| Source data |
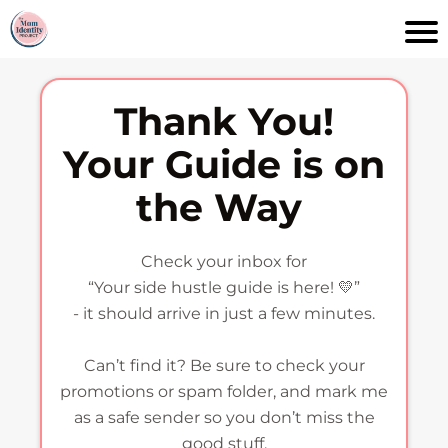
Thank You!
Your Guide is on
the Way
Check your inbox for
“Your side hustle guide is here! 💛”
- it should arrive in just a few minutes.
Can’t find it? Be sure to check your
promotions or spam folder, and mark me
as a safe sender so you don’t miss the
good stuff.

| WORK TO BE COMPLETED |
Repeat the records word for word and drop any pictures.

| TASK SOLUTION |
Thank You!
Your Guide is on
the Way
Check your inbox for
“Your side hustle guide is here! 💛”
- it should arrive in just a few minutes.
Can’t find it? Be sure to check your
promotions or spam folder, and mark me
as a safe sender so you don’t miss the
good stuff.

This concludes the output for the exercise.